INFORMATION GIVEN:

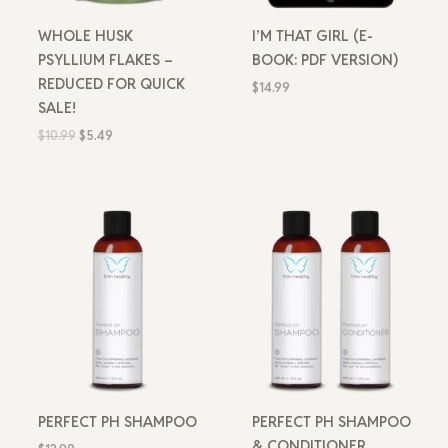
WHOLE HUSK
I’M THAT GIRL (E-
PSYLLIUM FLAKES –
BOOK: PDF VERSION)
REDUCED FOR QUICK
$
14.99
SALE!
$
10.99
$
5.49
PERFECT PH SHAMPOO
PERFECT PH SHAMPOO
& CONDITIONER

BRIEF: Without altering a word, return all of the records above and leave out their pictures.

SOLUTION FOR THIS EXERCISE:
WHOLE HUSK
I’M THAT GIRL (E-
PSYLLIUM FLAKES –
BOOK: PDF VERSION)
REDUCED FOR QUICK
$
14.99
SALE!
$
10.99
$
5.49
PERFECT PH SHAMPOO
PERFECT PH SHAMPOO
& CONDITIONER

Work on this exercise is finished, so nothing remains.